_ASSIGNED TASK_:
Reproduce word for word, from the entries below, the line with "kleinen Betrieben herrs", the line with "Karton Çanta", and every line between them, and nothing more.

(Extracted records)
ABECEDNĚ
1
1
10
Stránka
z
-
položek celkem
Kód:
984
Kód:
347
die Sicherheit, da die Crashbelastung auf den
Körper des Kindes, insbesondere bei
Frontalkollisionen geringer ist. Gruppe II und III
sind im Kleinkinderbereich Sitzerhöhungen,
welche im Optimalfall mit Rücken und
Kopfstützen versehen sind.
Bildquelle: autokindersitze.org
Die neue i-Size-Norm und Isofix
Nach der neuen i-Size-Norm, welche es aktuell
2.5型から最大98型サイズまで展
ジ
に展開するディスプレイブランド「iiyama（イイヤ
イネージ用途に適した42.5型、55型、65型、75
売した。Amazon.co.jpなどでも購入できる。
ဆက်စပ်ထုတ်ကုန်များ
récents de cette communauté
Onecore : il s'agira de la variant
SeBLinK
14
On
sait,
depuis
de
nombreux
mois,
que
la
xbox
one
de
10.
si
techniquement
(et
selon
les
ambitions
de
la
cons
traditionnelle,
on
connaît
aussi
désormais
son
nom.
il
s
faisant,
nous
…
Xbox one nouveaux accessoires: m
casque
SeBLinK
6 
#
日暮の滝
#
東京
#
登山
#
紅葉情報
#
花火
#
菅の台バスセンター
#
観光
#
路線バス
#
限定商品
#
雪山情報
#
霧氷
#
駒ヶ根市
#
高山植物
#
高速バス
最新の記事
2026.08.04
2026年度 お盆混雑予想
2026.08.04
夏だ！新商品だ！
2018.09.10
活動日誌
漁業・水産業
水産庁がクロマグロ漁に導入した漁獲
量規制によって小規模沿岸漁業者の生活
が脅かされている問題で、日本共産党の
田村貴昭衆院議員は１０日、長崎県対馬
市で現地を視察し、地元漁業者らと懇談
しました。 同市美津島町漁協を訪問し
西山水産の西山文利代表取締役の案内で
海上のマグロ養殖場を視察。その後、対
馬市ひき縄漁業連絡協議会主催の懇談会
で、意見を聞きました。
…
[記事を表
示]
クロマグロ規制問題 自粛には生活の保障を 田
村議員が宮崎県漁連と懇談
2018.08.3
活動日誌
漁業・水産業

--

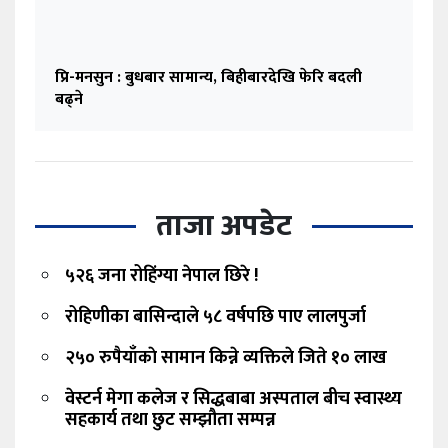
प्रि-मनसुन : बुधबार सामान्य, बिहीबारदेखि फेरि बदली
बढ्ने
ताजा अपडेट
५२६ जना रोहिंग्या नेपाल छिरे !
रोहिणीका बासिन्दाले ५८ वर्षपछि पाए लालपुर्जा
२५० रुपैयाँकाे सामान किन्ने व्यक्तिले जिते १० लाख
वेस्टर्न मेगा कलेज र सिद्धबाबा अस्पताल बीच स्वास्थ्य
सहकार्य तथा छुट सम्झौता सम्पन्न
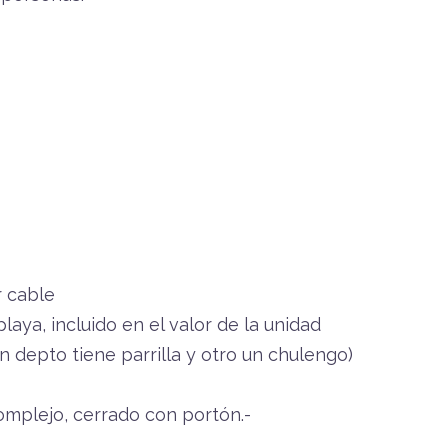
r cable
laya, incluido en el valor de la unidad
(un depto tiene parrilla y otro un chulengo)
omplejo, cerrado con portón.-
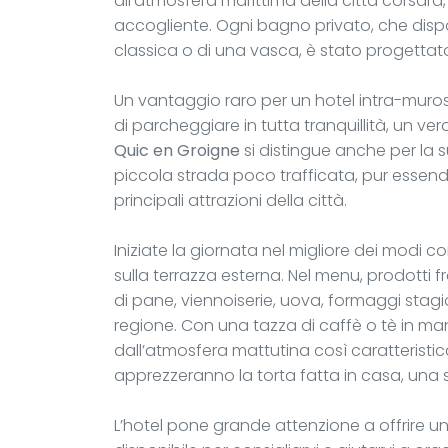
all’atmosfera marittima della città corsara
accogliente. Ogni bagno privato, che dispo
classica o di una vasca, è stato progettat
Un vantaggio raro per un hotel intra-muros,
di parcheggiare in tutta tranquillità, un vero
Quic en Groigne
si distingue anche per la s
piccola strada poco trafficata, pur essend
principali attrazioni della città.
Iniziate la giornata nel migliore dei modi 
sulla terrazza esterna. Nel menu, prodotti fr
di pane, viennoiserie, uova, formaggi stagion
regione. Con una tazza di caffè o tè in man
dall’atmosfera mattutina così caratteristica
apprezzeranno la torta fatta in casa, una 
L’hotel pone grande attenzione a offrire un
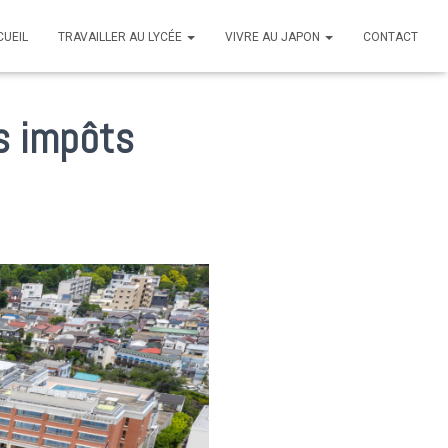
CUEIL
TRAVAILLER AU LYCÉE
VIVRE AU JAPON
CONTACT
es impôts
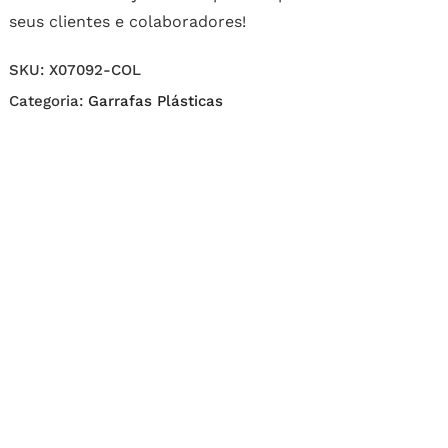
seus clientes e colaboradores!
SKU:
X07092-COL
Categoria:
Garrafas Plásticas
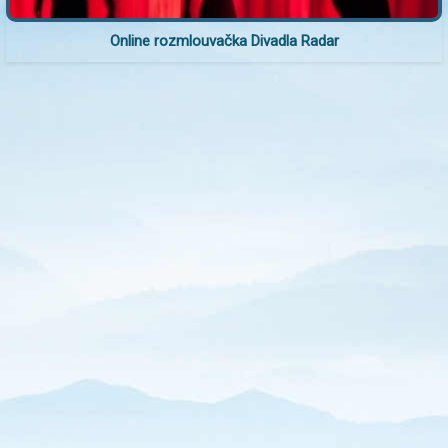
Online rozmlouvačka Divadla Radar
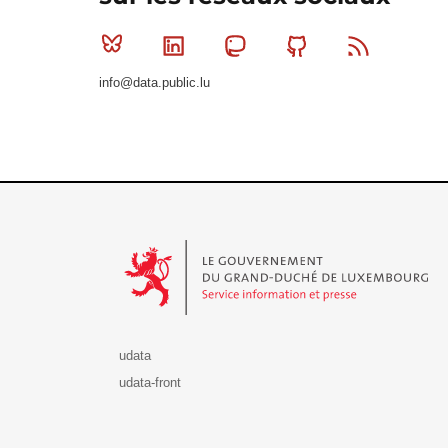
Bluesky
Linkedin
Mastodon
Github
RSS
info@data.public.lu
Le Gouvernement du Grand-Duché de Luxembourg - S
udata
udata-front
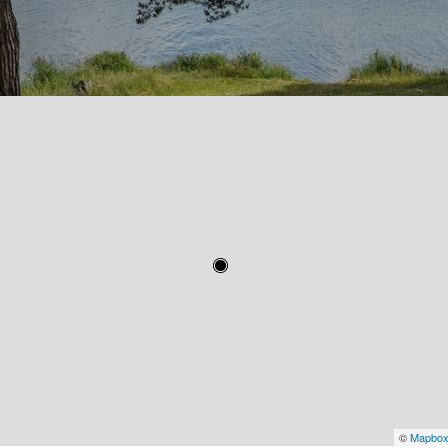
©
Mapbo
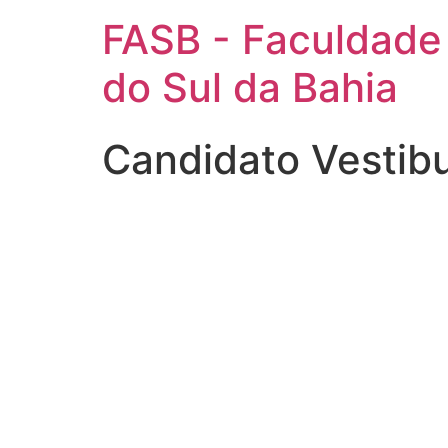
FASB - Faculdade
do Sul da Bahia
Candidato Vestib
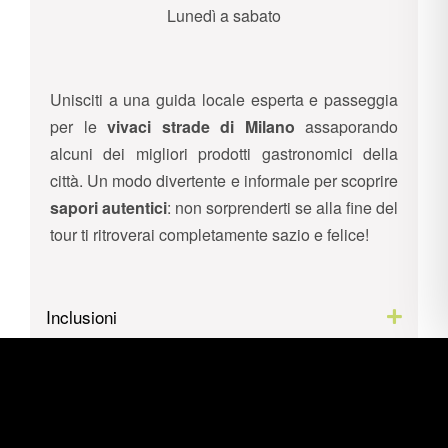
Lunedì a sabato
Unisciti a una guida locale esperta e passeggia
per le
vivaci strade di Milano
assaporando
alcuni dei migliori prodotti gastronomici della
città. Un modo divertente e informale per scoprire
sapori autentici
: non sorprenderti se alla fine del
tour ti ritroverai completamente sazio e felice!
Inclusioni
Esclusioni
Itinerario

---

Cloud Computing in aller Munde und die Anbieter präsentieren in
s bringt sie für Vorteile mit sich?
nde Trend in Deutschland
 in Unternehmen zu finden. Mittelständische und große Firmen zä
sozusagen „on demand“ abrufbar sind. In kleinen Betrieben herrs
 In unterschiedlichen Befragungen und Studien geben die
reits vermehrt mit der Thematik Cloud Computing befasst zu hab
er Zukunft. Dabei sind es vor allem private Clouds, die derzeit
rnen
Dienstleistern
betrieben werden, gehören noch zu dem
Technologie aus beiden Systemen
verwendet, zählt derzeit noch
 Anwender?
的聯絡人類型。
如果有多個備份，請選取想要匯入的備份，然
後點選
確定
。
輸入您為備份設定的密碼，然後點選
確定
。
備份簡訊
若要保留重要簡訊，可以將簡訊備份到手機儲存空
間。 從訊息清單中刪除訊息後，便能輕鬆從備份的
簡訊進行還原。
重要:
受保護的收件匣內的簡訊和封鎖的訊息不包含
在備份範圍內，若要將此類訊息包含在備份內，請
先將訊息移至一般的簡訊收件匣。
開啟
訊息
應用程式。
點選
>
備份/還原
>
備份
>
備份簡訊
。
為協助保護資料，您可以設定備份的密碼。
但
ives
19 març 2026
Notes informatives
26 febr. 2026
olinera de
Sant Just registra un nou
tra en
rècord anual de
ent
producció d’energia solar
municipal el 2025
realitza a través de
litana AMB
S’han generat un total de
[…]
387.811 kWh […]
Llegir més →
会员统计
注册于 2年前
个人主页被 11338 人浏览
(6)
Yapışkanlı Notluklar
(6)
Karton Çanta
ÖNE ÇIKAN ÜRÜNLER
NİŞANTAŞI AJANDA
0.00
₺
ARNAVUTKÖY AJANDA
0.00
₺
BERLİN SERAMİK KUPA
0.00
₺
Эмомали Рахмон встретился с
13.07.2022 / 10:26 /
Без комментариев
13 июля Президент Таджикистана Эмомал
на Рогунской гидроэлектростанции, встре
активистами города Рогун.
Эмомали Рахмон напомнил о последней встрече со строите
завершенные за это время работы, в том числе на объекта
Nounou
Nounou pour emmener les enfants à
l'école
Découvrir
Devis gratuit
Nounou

_WRITTEN RESPONSE_:
sozusagen „on demand“ abrufbar sind. In kleinen Betrieben herrs
 In unterschiedlichen Befragungen und Studien geben die
reits vermehrt mit der Thematik Cloud Computing befasst zu hab
er Zukunft. Dabei sind es vor allem private Clouds, die derzeit
rnen
Dienstleistern
betrieben werden, gehören noch zu dem
Technologie aus beiden Systemen
verwendet, zählt derzeit noch
 Anwender?
的聯絡人類型。
如果有多個備份，請選取想要匯入的備份，然
後點選
確定
。
輸入您為備份設定的密碼，然後點選
確定
。
備份簡訊
若要保留重要簡訊，可以將簡訊備份到手機儲存空
間。 從訊息清單中刪除訊息後，便能輕鬆從備份的
簡訊進行還原。
重要:
受保護的收件匣內的簡訊和封鎖的訊息不包含
在備份範圍內，若要將此類訊息包含在備份內，請
先將訊息移至一般的簡訊收件匣。
開啟
訊息
應用程式。
點選
>
備份/還原
>
備份
>
備份簡訊
。
為協助保護資料，您可以設定備份的密碼。
但
ives
19 març 2026
Notes informatives
26 febr. 2026
olinera de
Sant Just registra un nou
tra en
rècord anual de
ent
producció d’energia solar
municipal el 2025
realitza a través de
litana AMB
S’han generat un total de
[…]
387.811 kWh […]
Llegir més →
会员统计
注册于 2年前
个人主页被 11338 人浏览
(6)
Yapışkanlı Notluklar
(6)
Karton Çanta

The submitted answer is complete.